▶ **Action item**
Two lines mark the range in the entries below: the one holding "Choose from our" and the one holding "es an opportunity". Set down those two and all lines between them, exactly.

▶ **Data in this exercise**
⟨

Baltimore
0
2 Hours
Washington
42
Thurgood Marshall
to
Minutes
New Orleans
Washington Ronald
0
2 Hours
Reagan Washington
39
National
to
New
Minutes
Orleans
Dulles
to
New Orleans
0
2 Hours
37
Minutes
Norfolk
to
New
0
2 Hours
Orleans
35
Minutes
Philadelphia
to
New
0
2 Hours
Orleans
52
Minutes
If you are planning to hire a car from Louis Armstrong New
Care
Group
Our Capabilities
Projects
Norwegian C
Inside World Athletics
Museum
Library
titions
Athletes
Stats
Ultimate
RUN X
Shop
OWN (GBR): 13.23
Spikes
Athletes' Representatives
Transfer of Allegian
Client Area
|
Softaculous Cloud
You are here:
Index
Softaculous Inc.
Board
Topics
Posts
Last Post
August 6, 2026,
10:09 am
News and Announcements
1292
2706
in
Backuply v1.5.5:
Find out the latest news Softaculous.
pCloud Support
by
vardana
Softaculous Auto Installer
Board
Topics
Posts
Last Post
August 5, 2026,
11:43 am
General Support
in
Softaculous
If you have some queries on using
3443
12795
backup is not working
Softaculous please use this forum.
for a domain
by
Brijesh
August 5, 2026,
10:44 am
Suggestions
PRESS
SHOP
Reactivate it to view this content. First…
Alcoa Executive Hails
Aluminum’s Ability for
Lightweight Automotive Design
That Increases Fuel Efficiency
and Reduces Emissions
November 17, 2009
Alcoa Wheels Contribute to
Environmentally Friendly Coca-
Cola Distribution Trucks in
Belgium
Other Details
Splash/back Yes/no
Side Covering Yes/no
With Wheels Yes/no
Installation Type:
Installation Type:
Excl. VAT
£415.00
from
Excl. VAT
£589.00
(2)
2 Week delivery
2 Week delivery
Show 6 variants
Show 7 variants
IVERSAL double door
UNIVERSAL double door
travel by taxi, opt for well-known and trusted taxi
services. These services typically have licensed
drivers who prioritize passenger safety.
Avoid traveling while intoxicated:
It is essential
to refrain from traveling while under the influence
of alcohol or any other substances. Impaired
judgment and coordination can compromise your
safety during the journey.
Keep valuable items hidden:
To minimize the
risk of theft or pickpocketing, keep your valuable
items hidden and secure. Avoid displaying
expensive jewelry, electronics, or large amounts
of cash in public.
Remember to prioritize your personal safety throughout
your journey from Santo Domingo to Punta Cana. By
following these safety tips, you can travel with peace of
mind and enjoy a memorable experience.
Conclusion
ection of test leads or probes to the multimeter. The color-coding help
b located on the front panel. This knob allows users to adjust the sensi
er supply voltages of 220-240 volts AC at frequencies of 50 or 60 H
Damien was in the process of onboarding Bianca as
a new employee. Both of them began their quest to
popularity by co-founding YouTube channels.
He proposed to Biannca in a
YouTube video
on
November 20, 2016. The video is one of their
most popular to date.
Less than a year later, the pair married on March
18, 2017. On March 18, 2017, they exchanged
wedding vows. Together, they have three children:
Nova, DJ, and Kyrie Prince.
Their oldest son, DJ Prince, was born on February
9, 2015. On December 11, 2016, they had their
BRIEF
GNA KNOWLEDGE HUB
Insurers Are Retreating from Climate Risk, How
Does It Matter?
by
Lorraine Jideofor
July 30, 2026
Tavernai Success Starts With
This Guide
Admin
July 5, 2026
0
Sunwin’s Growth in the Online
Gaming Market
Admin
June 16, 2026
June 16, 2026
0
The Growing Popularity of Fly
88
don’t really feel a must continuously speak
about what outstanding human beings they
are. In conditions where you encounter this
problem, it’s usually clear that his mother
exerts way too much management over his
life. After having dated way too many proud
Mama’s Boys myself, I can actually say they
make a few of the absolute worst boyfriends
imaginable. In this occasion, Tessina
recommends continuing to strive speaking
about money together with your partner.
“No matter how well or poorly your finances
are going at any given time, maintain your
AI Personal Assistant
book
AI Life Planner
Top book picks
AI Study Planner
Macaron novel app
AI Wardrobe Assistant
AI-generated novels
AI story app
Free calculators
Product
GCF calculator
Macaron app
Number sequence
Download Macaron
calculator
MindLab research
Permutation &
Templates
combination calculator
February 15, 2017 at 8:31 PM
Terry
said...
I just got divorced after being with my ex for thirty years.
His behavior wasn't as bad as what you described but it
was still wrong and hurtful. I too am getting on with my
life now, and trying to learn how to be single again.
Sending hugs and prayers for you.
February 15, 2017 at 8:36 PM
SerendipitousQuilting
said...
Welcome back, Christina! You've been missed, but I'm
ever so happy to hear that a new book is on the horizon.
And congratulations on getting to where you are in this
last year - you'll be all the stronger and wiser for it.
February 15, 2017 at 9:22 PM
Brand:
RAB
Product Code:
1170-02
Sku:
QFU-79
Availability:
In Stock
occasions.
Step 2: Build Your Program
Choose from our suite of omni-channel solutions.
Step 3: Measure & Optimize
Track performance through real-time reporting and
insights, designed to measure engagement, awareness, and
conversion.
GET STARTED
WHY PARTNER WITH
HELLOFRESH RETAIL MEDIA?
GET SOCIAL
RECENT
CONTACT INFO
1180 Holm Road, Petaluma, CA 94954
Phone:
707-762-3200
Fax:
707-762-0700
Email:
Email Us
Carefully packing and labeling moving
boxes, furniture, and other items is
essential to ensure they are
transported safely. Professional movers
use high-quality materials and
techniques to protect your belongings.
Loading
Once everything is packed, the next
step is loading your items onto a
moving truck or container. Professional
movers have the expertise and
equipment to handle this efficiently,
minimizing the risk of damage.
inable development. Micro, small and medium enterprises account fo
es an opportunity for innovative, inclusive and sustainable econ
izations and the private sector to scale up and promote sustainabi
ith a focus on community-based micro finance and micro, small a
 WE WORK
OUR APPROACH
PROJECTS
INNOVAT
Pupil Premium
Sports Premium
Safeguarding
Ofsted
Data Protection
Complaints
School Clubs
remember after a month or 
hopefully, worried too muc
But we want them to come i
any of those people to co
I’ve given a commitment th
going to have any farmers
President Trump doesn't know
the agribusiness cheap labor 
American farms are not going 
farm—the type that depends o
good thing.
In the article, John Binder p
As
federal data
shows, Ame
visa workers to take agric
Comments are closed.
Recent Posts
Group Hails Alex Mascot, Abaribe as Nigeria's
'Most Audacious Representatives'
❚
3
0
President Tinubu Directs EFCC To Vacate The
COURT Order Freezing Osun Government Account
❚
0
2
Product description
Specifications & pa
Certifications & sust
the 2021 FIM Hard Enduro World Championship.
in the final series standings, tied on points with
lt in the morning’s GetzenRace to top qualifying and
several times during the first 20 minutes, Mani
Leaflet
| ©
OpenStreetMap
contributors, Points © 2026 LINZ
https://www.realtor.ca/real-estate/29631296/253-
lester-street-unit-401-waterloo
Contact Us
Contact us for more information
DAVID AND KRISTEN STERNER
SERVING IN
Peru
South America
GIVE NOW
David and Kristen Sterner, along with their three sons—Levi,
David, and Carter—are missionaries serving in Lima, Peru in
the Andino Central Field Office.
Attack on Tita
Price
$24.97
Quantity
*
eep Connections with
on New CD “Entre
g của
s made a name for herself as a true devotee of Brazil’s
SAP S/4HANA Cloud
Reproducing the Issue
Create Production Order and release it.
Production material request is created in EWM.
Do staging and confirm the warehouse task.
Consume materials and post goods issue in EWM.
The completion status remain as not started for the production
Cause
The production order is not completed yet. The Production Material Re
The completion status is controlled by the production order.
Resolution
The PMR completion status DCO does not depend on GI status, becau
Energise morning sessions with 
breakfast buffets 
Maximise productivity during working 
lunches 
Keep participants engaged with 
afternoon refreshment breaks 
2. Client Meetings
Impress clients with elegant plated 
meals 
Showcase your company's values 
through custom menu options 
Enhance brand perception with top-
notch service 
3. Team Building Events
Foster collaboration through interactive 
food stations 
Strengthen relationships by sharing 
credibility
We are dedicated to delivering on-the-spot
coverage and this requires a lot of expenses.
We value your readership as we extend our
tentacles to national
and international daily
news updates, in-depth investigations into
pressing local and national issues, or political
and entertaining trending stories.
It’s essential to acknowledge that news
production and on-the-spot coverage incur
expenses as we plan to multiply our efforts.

⟩

▶ **Answer for the task**
Choose from our suite of omni-channel solutions.
Step 3: Measure & Optimize
Track performance through real-time reporting and
insights, designed to measure engagement, awareness, and
conversion.
GET STARTED
WHY PARTNER WITH
HELLOFRESH RETAIL MEDIA?
GET SOCIAL
RECENT
CONTACT INFO
1180 Holm Road, Petaluma, CA 94954
Phone:
707-762-3200
Fax:
707-762-0700
Email:
Email Us
Carefully packing and labeling moving
boxes, furniture, and other items is
essential to ensure they are
transported safely. Professional movers
use high-quality materials and
techniques to protect your belongings.
Loading
Once everything is packed, the next
step is loading your items onto a
moving truck or container. Professional
movers have the expertise and
equipment to handle this efficiently,
minimizing the risk of damage.
inable development. Micro, small and medium enterprises account fo
es an opportunity for innovative, inclusive and sustainable econ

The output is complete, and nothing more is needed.